Lo estaba matando el hecho de no poder agarrar al chico, primero para abrazarlo, luego para zarandearlo y por fin besarlo en toda su carita de valiente y loco. Lo estaba matando el hecho de no poder verlo.

—¡Te dije que te acercaras a ellos, no que te metieras en medio!

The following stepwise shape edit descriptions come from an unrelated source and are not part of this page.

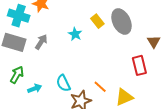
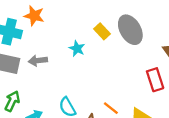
gray arrow: (41, 42) -> (38, 61), turned -126

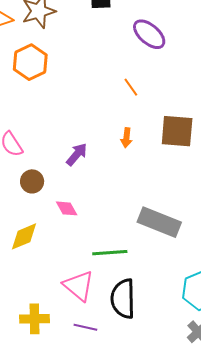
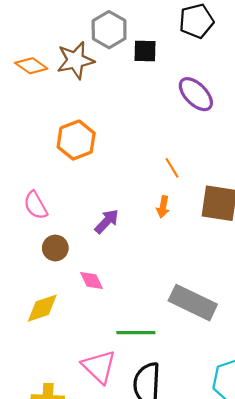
orange hexagon: (30, 62) -> (76, 140), moved
orange line: (131, 87) -> (172, 168), moved

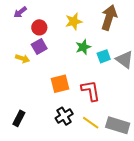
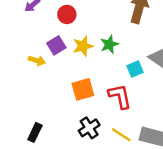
yellow star: (74, 21) -> (83, 46), moved
red circle: (39, 27) -> (67, 14), moved
cyan square: (104, 56) -> (135, 69), moved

—Lo he hecho… —bocanada de aire— por el director —repuso en tono desafiante además de jadeante—. Ellos mataron al director. Ellos y su Hombre Andrajoso. Ellos y el cabrón del Rector de Harvard. Quería que pagaran por ello, que él pagara por ello.

—¿Y por qué has tardado tanto? —preguntó Denise—. ¡Hemos esperado un montón!

—Hay docenas de ellos despiertos y caminando por ahí —explicó Jordan—, puede que centenares. Sea lo que sea lo que les pasa, para bien o para mal…, se está propagando muy deprisa. Caminan en todas direcciones, como si anduvieran perdidos. He tenido que esquivarlos un montón de veces. Al final he llegado al autobús desde el centro del camino. Y entonces… —Carcajada sin aliento—. ¡El maldito trasto va y no arranca! ¿Os lo podéis creer? Por poco me da algo, pero intenté dominarme, porque sabía que el director se decepcionaría si no me dominaba.

—Ay, Jordan… —suspiró Tom.

—¿Sabéis por qué no arrancaba? Pues porque tenía que ponerme el cinturón. Los de los pasajeros no son necesarios, pero el autobús no se pone en marcha si el conductor no lleva el cinturón. Siento haber tardado tanto, pero ya estoy aquí.

—¿Y podemos deducir que el maletero del autobús no estaba vacío? —preguntó Dan.

—Podemos, podemos. Está lleno de unas cosas que parecen ladrillos rojos. Hay montones —Jordan empezaba a recobrar el aliento—. Están debajo de una manta, y encima de todo hay un móvil. Ray lo sujetó a los ladrillos con una cinta elástica, una especie de correa. El teléfono está encendido, y es de los que tienen un puerto para conectar un fax o para volcar datos a un ordenador. El cable se mete en los ladrillos. No lo he visto, pero seguro que el detonador está ahí dentro. —Otra profunda bocanada de aire—. Y había líneas de cobertura. Tres líneas de cobertura.

Clay asintió. Estaba en lo cierto. En teoría, Kashwakamak era una zona sin cobertura una vez pasada la carretera secundaria que conducía hasta la Expo de los Condados del Norte. Los telefónicos habían extraído esa información del cerebro de ciertos normales y la habían utilizado. La pintada de Kashwak=No-Fo se había propagado como la viruela. Pero ¿alguno de los telefónicos había intentado usar el móvil en el recinto de la Expo? Por supuesto que no. ¿Por qué iban a hacerlo? Cuando posees el don de la telepatía no necesitas teléfonos. Y cuando formas parte del rebaño, cuando eres una parte de un todo, aún los necesitas menos, si cabe.

Pero los móviles sí funcionaban en una zona muy pequeña. ¿Por qué? Pues porque los operarios estaban montando el parque de atracciones, unos operarios que trabajaban para una empresa llamada la New England Amusement Corporation. Y en el siglo XXI, los operarios de los parques de atracciones, al igual que los pipas de los conciertos de rock, los trabajadores de las productoras y los equipos técnicos de los rodajes, dependían del móvil, sobre todo en zonas aisladas donde había pocas líneas terrestres. ¿Acaso no había repetidores de telefonía móvil capaces de emitir señal hacia delante y hacia arriba? Por supuesto, habían pirateado el software necesario e instalado su propia torre repetidora. ¿Que era ilegal? Por supuesto, pero a juzgar por las tres líneas de cobertura que Jordan había visto, la cosa había funcionado, y puesto que funcionaba con baterías, seguía funcionando. Habían instalado su repetidor en el punto más alto de la Expo.

Lo habían instalado en la punta de la Caída Libre.